INSTRUCTIONS TO FOLLOW
List each line of the data in which the string "will" appears.

TASK INPUTS
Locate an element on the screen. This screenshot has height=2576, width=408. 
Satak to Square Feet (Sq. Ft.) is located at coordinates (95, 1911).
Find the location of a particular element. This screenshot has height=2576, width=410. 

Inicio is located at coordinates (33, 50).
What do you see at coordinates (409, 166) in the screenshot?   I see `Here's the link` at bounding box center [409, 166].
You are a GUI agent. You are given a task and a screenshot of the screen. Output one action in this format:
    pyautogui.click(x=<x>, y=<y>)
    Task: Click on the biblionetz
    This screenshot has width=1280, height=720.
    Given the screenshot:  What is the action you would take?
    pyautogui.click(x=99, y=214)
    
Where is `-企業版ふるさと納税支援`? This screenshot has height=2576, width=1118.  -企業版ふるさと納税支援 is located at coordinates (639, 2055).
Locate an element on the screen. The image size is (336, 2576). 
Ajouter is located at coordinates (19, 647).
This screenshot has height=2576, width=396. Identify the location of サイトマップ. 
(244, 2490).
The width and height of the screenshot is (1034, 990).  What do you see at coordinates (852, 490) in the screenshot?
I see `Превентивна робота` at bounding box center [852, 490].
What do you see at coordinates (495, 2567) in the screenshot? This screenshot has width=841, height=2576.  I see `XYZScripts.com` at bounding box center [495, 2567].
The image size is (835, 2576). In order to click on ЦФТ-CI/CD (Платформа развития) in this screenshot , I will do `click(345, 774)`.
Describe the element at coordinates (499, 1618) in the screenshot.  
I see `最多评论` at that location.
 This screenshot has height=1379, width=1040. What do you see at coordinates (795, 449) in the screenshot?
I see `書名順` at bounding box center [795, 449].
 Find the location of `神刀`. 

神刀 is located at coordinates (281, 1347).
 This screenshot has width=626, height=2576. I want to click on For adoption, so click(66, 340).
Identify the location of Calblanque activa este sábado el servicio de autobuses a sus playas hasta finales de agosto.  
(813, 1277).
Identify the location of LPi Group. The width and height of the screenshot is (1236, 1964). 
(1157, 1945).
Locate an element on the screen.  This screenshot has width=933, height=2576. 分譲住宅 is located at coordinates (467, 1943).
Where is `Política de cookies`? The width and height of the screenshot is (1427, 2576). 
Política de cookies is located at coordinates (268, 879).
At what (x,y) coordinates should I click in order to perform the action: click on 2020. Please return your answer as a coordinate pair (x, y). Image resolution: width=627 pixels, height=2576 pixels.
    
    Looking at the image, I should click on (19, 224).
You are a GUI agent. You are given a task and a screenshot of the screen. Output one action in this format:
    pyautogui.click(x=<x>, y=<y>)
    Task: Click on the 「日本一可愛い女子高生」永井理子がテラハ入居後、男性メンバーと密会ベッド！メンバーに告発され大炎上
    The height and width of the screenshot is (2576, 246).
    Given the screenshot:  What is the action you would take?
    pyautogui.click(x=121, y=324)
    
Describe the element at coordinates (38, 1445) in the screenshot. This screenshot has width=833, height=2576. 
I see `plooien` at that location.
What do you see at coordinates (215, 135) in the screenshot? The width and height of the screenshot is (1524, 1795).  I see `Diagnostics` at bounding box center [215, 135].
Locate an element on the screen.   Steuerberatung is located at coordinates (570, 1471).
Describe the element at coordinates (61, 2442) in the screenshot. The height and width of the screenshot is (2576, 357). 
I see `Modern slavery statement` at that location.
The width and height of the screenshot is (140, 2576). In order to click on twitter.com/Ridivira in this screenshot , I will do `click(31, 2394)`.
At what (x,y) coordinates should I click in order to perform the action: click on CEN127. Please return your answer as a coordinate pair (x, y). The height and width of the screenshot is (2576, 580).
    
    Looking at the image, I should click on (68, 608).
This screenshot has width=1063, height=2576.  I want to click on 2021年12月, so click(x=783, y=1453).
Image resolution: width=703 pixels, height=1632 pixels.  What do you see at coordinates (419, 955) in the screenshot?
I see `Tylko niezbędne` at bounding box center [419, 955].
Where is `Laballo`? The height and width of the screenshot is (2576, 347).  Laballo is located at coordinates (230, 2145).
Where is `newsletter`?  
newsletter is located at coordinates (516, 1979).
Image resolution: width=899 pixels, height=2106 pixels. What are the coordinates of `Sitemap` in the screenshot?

SOLUTION FOR THIS TASK
The image size is (835, 2576). In order to click on ЦФТ-CI/CD (Платформа развития) in this screenshot , I will do `click(345, 774)`.
The width and height of the screenshot is (140, 2576). In order to click on twitter.com/Ridivira in this screenshot , I will do `click(31, 2394)`.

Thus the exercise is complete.